Any additional information that might be considered for Federal policies related to public access to peer-reviewed author manuscripts, data, and code resulting from federally supported research.
Exceptions to access requirements must be narrowly tailored to a specific purpose, individually justified, and receive prior approval by peer reviewers, program staff, and an agency-level advisory committee of data management experts that includes data scientists and librarians. While privacy concerns sometimes prevent sharing of full data associated with individuals, it is often possible to share those data in de-identified form, via platforms that restrict access to qualified researchers, or in summary form.

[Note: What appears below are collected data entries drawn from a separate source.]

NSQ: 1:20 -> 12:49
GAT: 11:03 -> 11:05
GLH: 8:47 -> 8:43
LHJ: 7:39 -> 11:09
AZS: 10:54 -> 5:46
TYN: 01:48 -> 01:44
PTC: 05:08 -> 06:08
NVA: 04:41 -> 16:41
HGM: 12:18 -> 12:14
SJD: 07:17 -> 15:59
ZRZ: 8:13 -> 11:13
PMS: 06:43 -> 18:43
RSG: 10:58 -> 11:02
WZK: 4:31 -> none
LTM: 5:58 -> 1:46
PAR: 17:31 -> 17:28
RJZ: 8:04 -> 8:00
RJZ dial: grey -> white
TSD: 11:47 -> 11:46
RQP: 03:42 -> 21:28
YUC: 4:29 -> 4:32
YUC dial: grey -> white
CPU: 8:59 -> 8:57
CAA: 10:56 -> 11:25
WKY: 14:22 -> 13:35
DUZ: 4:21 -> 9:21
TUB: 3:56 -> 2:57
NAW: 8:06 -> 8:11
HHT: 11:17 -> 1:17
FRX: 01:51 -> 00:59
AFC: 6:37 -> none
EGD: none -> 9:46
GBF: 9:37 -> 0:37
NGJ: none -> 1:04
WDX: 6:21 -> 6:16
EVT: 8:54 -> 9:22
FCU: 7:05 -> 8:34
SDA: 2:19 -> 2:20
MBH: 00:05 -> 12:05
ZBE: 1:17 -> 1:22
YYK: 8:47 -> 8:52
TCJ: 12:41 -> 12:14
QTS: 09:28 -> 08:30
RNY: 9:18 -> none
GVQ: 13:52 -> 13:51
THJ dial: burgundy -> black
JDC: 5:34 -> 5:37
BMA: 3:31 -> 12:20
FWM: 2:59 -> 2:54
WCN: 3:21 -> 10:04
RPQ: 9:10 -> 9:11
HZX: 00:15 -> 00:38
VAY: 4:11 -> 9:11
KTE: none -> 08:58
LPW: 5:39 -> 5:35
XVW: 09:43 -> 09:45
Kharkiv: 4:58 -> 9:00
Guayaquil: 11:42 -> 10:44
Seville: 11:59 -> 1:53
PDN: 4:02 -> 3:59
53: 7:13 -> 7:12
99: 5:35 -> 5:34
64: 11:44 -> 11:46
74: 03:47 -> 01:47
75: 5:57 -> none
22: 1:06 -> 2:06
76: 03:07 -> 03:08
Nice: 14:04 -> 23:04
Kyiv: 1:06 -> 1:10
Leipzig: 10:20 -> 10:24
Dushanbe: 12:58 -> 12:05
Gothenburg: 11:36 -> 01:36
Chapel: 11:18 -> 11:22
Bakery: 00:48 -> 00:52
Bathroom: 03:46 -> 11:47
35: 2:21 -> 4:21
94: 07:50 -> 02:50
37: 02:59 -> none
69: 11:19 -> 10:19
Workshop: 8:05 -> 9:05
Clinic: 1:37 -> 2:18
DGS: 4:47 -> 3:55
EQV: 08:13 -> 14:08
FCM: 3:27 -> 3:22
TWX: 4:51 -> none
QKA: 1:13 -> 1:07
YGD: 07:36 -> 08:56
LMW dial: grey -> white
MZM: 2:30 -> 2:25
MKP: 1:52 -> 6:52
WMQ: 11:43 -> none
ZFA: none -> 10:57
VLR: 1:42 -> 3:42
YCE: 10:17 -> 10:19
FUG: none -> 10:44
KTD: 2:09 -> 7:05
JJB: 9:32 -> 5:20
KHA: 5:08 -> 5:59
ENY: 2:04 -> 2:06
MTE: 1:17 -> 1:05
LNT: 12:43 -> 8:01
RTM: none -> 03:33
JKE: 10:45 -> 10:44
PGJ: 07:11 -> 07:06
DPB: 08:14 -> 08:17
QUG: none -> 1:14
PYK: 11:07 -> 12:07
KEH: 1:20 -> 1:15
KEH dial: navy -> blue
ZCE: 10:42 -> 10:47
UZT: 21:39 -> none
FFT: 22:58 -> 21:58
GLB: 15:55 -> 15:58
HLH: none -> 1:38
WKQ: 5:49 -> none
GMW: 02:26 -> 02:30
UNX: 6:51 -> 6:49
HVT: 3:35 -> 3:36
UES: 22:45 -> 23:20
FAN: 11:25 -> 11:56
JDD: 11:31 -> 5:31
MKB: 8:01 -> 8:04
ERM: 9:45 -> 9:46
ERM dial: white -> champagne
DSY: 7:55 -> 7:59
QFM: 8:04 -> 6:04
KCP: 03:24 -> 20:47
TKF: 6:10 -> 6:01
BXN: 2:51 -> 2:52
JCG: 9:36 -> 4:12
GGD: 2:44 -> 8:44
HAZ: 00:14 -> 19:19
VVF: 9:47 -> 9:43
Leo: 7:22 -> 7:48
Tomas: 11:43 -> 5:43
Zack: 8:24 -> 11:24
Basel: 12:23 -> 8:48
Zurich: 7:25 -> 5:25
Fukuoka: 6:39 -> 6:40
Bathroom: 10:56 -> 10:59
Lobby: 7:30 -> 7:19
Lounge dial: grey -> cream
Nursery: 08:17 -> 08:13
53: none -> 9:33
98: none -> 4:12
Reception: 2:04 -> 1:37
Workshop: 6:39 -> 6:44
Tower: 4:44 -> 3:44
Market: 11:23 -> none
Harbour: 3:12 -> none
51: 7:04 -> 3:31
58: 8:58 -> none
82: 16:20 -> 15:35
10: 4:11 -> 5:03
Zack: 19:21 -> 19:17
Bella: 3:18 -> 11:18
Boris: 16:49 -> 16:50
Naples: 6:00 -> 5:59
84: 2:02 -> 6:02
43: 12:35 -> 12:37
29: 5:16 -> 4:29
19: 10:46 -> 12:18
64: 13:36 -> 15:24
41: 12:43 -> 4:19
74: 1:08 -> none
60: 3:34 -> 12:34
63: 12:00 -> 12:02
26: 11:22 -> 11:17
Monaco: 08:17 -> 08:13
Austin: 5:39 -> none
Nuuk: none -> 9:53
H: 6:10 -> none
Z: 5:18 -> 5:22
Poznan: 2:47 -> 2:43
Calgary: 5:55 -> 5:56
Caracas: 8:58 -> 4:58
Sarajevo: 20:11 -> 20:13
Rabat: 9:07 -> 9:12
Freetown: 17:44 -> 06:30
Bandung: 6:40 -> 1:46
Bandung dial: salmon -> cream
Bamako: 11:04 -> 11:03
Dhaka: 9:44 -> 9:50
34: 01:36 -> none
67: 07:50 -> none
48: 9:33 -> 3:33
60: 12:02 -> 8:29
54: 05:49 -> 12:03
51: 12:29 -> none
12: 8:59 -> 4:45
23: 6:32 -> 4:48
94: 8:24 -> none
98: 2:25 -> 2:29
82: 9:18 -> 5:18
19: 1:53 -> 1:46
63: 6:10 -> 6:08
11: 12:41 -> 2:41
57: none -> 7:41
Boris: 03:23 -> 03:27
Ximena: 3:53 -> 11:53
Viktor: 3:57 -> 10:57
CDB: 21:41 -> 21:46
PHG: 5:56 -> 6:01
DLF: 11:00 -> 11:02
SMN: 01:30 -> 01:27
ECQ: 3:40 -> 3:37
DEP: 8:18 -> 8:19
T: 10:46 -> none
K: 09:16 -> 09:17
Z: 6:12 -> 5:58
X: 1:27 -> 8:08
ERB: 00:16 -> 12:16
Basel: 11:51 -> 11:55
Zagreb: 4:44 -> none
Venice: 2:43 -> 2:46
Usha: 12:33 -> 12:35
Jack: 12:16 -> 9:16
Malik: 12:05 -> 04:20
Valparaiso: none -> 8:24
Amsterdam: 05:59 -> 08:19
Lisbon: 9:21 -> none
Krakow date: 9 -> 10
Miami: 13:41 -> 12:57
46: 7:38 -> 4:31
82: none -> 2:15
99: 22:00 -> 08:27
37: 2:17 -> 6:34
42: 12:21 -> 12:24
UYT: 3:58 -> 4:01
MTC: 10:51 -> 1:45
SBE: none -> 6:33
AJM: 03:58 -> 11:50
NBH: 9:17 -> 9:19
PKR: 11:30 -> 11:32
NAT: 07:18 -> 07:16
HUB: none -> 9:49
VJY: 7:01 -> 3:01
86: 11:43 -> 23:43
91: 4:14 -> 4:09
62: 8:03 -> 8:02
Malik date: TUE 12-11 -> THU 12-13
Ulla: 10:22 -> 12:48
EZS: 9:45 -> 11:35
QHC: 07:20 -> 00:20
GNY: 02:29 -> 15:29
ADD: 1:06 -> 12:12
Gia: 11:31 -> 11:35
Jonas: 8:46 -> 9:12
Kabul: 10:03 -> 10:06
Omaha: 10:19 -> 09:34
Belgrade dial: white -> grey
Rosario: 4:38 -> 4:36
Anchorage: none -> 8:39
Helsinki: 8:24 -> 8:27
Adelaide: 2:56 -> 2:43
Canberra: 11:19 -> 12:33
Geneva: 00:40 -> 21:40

It is important to protect human participant privacy but it is also important that concerns about human participant privacy not be abused to eliminate appropriate data sharing. It is especially worth considering that many human participants expect that data from their participation will be shared with other qualified researchers. Ineffective sharing of the resulting data (assuming appropriate protective measures such as de-identification are in place) is unethical as it wastes human participants’ contributions to research and may result in more patients being exposed to harm. Therefore it should be an explicit goal of this policy and any submitted data management and materials sharing plans to maximize access subject to necessary restrictions.
Conclusion
Thank you for your work to increase the public benefit of federally-funded research. These benefits will be maximized by strong requirements for public and free availability upon publication of the publication itself and associated data, code, and other materials.
Sincerely yours,
Michael Hoffman
Acknowledgments
Thanks to Prachee Avasthi for helpful comments. Much of the text I used here comes from my previous “Comments on the draft NIH Policy for Data Management and Sharing”.